A good week for Dartmoor's hay meadows
I’ve been immersing myself in hay meadows this week. On Monday I went on a ‘Moor than meets the eye’ hay meadow walk with ecologist Chrissy Mason: an exploration of some of the beautiful traditional hay meadows around Postbridge. Extremely informative, and some pretty hard-hitting facts and figures divulged: nationally 97 percent of our hay meadows were lost during the 20th century. Dartmoor has an impressive 450ha remaining, and those around Postbridge are particularly special (no public access). We were privileged to be allowed into three meadows belonging to Beechwood B&B: awash with common spotted and greater butterfly orchids, common catsear, ox-eye daisies, hay rattle… and to top it all off very nicely we finished with a delicious cream tea in the garden at Beechwood!
Coincidentally on the same day I received an exciting press release from the Devon Wildlife Trust announcing the leasing of a new nature reserve in the area: Bellever Moor and Meadow, close to the Bellever youth hostel. Described as ‘a patchwork of traditional hay meadows, wet grassland and moorland’ this 70ha site will be open to the public all year round. A fantastic asset for visitors to this part of the moor.
The following day I went to Brook Manor at Holne to meet Kevin and Donna Cox, instigators of the new Moor Meadows group (see In the News of the summer issue of the magazine). Their beautiful house overlooks an extensive and traditional hay meadow, which they have restored over the last ten years (Kevin will be writing a feature on Dartmoor’s hay meadows for the summer 2016 issue). Following on from the inaugural Moor Meadows meeting held in Scorriton in April, a Yahoo group has been set up: to find out more, get advice, learn how to create a meadow and so on visit http://groups.yahoo.com/group/meadowexchange/join or send an email to email@example.com.
Away day to Widecombe in the Moor
After several days stuck in the barn deep in a complicated edit, by Thursday last week I had to get out for a bit of ‘work’ R&R. So I took a trip to Widecombe (a lovely drive across the moor via Grimspound, though on that morning in monsoon-like conditions).
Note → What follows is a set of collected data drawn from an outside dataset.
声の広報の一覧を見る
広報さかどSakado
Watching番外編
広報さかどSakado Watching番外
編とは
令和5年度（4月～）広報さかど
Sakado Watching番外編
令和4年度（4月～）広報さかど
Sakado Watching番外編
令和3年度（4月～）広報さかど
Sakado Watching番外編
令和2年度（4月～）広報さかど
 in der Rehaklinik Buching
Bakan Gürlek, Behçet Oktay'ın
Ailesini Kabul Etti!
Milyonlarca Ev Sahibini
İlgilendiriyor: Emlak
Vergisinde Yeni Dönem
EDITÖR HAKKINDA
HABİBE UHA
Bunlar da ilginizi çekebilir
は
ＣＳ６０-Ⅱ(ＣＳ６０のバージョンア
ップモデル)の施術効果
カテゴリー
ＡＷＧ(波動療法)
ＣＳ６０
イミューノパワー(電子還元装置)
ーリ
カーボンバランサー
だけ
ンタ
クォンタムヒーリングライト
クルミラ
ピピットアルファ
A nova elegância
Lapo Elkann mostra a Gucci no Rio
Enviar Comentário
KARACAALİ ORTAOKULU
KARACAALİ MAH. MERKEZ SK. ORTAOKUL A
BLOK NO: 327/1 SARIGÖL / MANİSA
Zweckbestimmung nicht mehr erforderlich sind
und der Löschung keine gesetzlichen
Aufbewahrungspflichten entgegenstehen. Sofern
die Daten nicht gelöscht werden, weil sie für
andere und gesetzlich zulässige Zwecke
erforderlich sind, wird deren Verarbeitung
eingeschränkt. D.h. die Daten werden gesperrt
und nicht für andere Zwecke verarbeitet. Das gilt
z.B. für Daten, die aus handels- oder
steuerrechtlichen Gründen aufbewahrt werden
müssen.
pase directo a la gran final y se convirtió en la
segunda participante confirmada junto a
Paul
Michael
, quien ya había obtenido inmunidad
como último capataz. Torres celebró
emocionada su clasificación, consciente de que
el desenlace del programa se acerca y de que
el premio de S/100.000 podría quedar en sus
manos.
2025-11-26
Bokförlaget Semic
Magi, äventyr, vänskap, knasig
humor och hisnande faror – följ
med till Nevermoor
I confess that I rarely stop in Widecombe in summer, unless passing through on foot, but it’s a place really worth spending some time in. Apart from the historical and legendary aspects (such as tales of the Devil and the ‘Great Thunderstorm’ in the 17th century) and the world-renowned Widecombe Fair (Tuesday 8 September this year) there are great places to eat and lots to see.
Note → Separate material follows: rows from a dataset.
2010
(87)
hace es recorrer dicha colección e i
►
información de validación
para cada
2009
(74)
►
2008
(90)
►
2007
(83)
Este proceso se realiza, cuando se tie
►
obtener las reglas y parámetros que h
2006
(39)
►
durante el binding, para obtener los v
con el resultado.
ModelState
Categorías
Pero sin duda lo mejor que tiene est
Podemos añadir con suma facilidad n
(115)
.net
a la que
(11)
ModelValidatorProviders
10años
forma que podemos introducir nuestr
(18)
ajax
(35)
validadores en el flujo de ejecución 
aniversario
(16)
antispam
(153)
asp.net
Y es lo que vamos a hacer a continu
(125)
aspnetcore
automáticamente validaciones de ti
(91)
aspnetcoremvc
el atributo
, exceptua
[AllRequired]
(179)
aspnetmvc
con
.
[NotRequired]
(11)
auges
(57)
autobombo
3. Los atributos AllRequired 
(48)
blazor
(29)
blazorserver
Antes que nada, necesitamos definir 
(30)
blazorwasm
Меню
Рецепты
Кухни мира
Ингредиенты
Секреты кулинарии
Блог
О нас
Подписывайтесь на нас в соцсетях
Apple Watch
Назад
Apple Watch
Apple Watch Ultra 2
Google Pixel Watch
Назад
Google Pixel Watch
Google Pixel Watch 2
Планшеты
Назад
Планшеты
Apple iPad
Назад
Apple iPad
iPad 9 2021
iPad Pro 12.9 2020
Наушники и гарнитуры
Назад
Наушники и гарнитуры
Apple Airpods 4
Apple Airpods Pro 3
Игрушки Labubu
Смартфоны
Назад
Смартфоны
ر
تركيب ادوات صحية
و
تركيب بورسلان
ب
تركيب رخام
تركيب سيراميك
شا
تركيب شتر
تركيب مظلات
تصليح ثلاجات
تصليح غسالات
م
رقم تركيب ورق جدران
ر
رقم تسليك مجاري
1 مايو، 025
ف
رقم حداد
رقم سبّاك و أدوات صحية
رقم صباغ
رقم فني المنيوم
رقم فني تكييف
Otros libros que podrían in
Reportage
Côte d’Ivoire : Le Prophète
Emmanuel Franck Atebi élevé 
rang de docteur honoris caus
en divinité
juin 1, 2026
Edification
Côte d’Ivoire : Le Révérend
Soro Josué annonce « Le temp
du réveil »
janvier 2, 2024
The Cafe on the Green (a tearoom since 1926) has recently been taken over by Edward and Liz Corwood, and has been given a real makeover! It’s fresh, bright and spacious: the interior decor colour palette has been carefully selected to reflect the natural hues of granite, lichen, berberis and copper beech that can be seen through the windows. It’s capacious, too: 110 covers inside and 120 in the garden overlooking St Pancras Church. You’ll receive a warm welcome, and I felt a real buzz of enthusiasm running through the staff and building (and the food looked delicious too). Go and see for yourself next time you’re there. (Edward also told me how welcome they had been made to feel in the village, and that Tony Beard had shown him some postcards of The Cafe in years gone by: look carefully at the one below and you can see a charabanc, back in the days when tourists arrived by train at Bovey Tracey and were then taken on a tour of the moor.) The autumn issue of Dartmoor Magazine will have more about The Cafe and planned future events.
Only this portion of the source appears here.